-- Opening Marker --

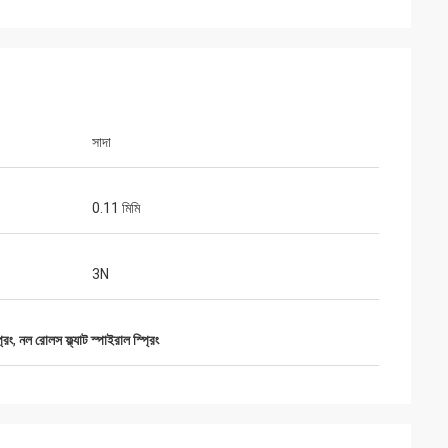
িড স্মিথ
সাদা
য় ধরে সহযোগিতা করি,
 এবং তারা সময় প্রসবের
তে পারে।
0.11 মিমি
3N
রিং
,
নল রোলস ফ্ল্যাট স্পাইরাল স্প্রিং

-- Closing Marker --
-- Opening Marker --

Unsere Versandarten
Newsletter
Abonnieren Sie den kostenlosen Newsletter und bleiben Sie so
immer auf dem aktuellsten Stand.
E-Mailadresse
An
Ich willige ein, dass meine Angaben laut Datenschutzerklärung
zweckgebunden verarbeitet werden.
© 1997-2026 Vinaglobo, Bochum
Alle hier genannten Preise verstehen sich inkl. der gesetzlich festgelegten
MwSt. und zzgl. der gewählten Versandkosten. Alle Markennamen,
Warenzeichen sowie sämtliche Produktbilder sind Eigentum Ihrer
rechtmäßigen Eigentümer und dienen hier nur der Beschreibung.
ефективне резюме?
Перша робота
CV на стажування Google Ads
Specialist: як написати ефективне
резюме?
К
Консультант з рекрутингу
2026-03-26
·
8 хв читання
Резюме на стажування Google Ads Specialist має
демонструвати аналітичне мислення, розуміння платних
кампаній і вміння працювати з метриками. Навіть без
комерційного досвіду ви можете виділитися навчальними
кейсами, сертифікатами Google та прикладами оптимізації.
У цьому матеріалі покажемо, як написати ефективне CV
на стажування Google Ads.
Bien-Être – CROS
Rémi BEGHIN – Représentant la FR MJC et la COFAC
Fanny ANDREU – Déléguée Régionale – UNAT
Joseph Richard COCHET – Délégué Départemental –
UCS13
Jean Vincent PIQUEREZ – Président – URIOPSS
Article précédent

-- Closing Marker --
-- Opening Marker --

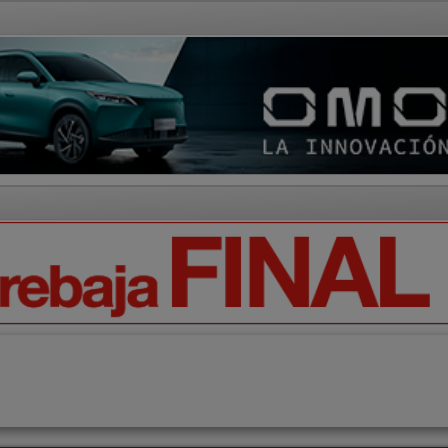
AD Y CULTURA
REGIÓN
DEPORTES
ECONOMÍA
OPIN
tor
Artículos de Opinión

-- Closing Marker --

If a line above holds the string "написати", copy it out.

Specialist: як написати ефективне
У цьому матеріалі покажемо, як написати ефективне CV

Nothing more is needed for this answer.